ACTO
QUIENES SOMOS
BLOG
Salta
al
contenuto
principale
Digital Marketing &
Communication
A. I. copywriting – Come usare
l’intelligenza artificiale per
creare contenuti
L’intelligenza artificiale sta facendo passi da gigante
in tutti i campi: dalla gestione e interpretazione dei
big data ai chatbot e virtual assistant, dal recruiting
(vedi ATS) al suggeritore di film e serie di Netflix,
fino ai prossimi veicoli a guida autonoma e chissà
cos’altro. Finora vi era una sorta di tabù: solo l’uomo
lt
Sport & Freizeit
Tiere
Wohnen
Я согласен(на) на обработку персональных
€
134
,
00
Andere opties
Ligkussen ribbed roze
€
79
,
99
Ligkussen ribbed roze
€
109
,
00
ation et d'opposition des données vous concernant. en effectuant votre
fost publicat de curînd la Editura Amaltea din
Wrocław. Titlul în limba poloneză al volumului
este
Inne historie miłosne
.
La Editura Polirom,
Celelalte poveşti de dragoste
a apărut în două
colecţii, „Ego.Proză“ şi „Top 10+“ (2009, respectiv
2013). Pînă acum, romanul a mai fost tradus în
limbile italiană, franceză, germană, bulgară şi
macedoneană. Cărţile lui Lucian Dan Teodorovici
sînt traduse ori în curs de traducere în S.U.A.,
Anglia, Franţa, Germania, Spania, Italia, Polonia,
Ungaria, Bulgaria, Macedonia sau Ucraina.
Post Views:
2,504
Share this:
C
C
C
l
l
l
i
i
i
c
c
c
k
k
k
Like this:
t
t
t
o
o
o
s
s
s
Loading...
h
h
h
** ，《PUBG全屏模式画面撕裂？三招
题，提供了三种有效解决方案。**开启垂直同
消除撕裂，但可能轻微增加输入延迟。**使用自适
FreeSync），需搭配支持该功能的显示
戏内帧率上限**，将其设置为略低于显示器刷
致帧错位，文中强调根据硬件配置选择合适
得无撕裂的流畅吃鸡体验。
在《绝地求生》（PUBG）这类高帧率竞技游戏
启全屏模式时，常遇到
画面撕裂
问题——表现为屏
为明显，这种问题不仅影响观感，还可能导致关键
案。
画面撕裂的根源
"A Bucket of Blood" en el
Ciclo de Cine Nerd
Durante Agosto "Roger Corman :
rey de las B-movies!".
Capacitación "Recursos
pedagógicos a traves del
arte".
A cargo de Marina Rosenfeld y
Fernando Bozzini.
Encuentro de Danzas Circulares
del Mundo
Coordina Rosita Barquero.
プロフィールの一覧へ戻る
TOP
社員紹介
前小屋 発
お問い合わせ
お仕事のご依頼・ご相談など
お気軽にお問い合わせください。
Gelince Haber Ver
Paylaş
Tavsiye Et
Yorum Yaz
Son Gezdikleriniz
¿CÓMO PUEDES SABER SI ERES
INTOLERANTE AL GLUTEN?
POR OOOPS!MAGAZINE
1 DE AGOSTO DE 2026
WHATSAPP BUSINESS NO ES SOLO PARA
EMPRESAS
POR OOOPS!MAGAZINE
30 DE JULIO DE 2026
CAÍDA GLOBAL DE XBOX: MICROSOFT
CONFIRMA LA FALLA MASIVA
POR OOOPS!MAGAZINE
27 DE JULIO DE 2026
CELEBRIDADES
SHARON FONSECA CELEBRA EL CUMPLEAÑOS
------------------------------------------------------------------------
Work to be completed: Can you reproduce all the material exactly?

Exercise output:
ACTO
QUIENES SOMOS
BLOG
Salta
al
contenuto
principale
Digital Marketing &
Communication
A. I. copywriting – Come usare
l’intelligenza artificiale per
creare contenuti
L’intelligenza artificiale sta facendo passi da gigante
in tutti i campi: dalla gestione e interpretazione dei
big data ai chatbot e virtual assistant, dal recruiting
(vedi ATS) al suggeritore di film e serie di Netflix,
fino ai prossimi veicoli a guida autonoma e chissà
cos’altro. Finora vi era una sorta di tabù: solo l’uomo
lt
Sport & Freizeit
Tiere
Wohnen
Я согласен(на) на обработку персональных
€
134
,
00
Andere opties
Ligkussen ribbed roze
€
79
,
99
Ligkussen ribbed roze
€
109
,
00
ation et d'opposition des données vous concernant. en effectuant votre
fost publicat de curînd la Editura Amaltea din
Wrocław. Titlul în limba poloneză al volumului
este
Inne historie miłosne
.
La Editura Polirom,
Celelalte poveşti de dragoste
a apărut în două
colecţii, „Ego.Proză“ şi „Top 10+“ (2009, respectiv
2013). Pînă acum, romanul a mai fost tradus în
limbile italiană, franceză, germană, bulgară şi
macedoneană. Cărţile lui Lucian Dan Teodorovici
sînt traduse ori în curs de traducere în S.U.A.,
Anglia, Franţa, Germania, Spania, Italia, Polonia,
Ungaria, Bulgaria, Macedonia sau Ucraina.
Post Views:
2,504
Share this:
C
C
C
l
l
l
i
i
i
c
c
c
k
k
k
Like this:
t
t
t
o
o
o
s
s
s
Loading...
h
h
h
** ，《PUBG全屏模式画面撕裂？三招
题，提供了三种有效解决方案。**开启垂直同
消除撕裂，但可能轻微增加输入延迟。**使用自适
FreeSync），需搭配支持该功能的显示
戏内帧率上限**，将其设置为略低于显示器刷
致帧错位，文中强调根据硬件配置选择合适
得无撕裂的流畅吃鸡体验。
在《绝地求生》（PUBG）这类高帧率竞技游戏
启全屏模式时，常遇到
画面撕裂
问题——表现为屏
为明显，这种问题不仅影响观感，还可能导致关键
案。
画面撕裂的根源
"A Bucket of Blood" en el
Ciclo de Cine Nerd
Durante Agosto "Roger Corman :
rey de las B-movies!".
Capacitación "Recursos
pedagógicos a traves del
arte".
A cargo de Marina Rosenfeld y
Fernando Bozzini.
Encuentro de Danzas Circulares
del Mundo
Coordina Rosita Barquero.
プロフィールの一覧へ戻る
TOP
社員紹介
前小屋 発
お問い合わせ
お仕事のご依頼・ご相談など
お気軽にお問い合わせください。
Gelince Haber Ver
Paylaş
Tavsiye Et
Yorum Yaz
Son Gezdikleriniz
¿CÓMO PUEDES SABER SI ERES
INTOLERANTE AL GLUTEN?
POR OOOPS!MAGAZINE
1 DE AGOSTO DE 2026
WHATSAPP BUSINESS NO ES SOLO PARA
EMPRESAS
POR OOOPS!MAGAZINE
30 DE JULIO DE 2026
CAÍDA GLOBAL DE XBOX: MICROSOFT
CONFIRMA LA FALLA MASIVA
POR OOOPS!MAGAZINE
27 DE JULIO DE 2026
CELEBRIDADES
SHARON FONSECA CELEBRA EL CUMPLEAÑOS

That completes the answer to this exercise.